For some reason, all of these data were pretty much ignored until this year. New ground surveys by U.S. geologists on dry salt lakes revealed what appears to be huge deposits of lithium. To the geologists, it appears to be the biggest discovery of their careers, and Afghanistan may soon become an arena for serious international bidding, development and exploitation.

There is no infrastructure at all. It will take years and a lot of investment capital to begin to extract these valuable minerals, but there is strong interest in both the U.S. and China in getting something started. Scientists are already referring to Afghanistan as "the Saudi Arabia of the mineral world."
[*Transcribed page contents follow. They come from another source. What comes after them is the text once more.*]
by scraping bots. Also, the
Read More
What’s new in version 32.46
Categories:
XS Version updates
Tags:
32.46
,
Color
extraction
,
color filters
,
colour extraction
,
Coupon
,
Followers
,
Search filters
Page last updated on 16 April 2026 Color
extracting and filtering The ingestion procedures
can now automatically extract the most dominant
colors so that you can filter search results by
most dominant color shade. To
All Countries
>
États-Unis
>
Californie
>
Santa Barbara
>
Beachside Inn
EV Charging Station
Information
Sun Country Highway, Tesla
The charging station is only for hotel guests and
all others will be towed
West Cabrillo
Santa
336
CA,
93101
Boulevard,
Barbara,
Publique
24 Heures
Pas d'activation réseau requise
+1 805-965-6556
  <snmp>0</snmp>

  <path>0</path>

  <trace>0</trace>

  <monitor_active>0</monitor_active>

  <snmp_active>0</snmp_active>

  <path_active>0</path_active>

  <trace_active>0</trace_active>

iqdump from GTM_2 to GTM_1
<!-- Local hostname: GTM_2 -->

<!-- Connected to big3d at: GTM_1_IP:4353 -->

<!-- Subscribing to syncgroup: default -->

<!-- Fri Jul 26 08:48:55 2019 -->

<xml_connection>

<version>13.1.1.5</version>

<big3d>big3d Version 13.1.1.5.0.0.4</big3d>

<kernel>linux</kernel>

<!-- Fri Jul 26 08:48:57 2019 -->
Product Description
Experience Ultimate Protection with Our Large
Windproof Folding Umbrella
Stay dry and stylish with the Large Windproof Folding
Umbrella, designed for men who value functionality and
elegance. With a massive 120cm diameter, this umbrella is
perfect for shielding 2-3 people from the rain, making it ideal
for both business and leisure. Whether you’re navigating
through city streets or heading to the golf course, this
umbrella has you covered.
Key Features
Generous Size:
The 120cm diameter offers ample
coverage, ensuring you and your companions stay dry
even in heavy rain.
Lithium and its compounds have numerous industrial applications, including heat-resistant glass and ceramics, high strength-to-weight alloys used in aircraft, and lithium batteries. Lithium also has important links to nuclear physics. The transmutation of lithium atoms to tritium was the first man-made form of a nuclear fusion reaction, and lithium deuteride serves as a fusion fuel in staged thermonuclear weapons.

It all adds up to this being a highly strategic metal, and these massive new reserves may provide a wellspring for a new economic surge worldwide. But before any of this can happen, an enormously costly infrastructure must be put in place, and it appears that there will be no shortage of bidders for the right to provide it.